Back

Coverage of Core 2000 in strictly Core 6000 sentences

#1
I'm thinking of ditching my Core 2000 cards because the sentences are way too simple, so I was wondering if anyone knew (or has an easy way of knowing) how much of Core 2000 vocabulary entries is reused in Core 6000 only sentences. My impression is it's a lot (say at least 2 thirds), but I'll gain confidence from hard numbers. Even better would a list of unique cards so I'd keep those, but that's probably too much to ask (though I really don't know with some of the wizard-class people that hang around here sometimes). If it's too complicated to find out, don't bother. Thank you in advance for your potential assistance because it's not the kind of thing I can do by myself.

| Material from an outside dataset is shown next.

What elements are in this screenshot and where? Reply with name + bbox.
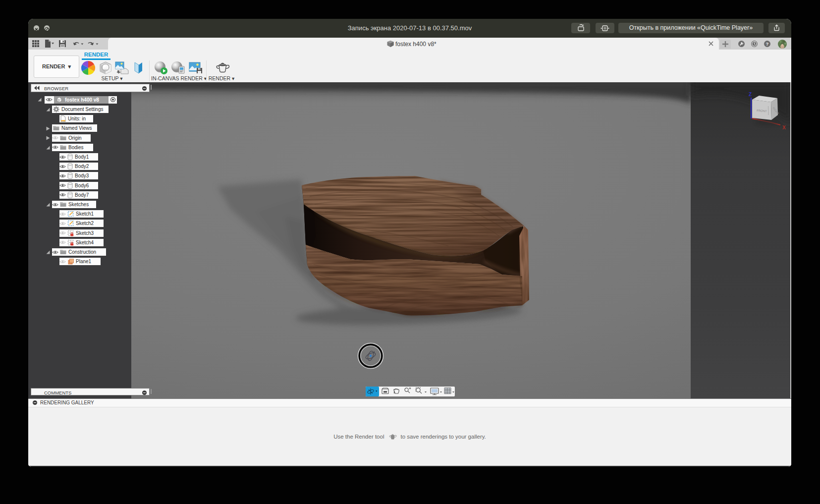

Out of curiosity -- and if anyone can do all that -- I wonder if the coverage increases in strictly Core 6k+10k. Maybe likely, maybe not, as 10k maybe prioritizes the reuse of 6k words.
Edited: 2014-02-19, 2:31 pm
Reply
#2
I'm sure you can answer at least the first of those questions using morphology.
Reply
#3
Splatted Wrote:I'm sure you can answer at least the first of those questions using morphology.
If you could go through the trouble of developping this answer a little my ultimately untech-savvy self would be very grateful.
Edited: 2014-02-21, 4:31 pm
Reply
May 16 - 30 : Pretty Big Deal: Save 31% on all Premium Subscriptions! - Sign up here
JapanesePod101
#4
Another option would be to simply delete the sentence cards out of the Core2k deck and blast through straight vocab, deleting whatever it is you think is too easy and keeping the rest.
Reply
#5
Bumping for Splatted. If you meant using Morphman, I can't seem to manage to export decks with only one field that I can use as a db, as my idea was to compare the "kanji vocab" field of core2k with the "sentence kanji" field of core6k.
Edited: 2014-02-21, 4:34 pm
Reply
#6
My first reply was so brief because I was short on time, but the truth is I'm not sure I can add much more. I haven't used Morphman (or whatever it's called) in years so I obviously can't remember the specifics of how it works. I'm pretty confident in saying that it is the right tool for the job though, since it was basically designed to do this.

That being said, some thoughts that come to mind are:

a) The Core 2k sentences probably don't contain many words that aren't in the 2k, so why not just include them in the analysis?
b) I'm pretty sure you can create a db from a standard word document/spreadsheet/whatever, so if you want to just compare the actual 2k vocab you can just export the whole deck and delete the excess fields yourself (which is easy using a spreadsheet), then use that to create your db.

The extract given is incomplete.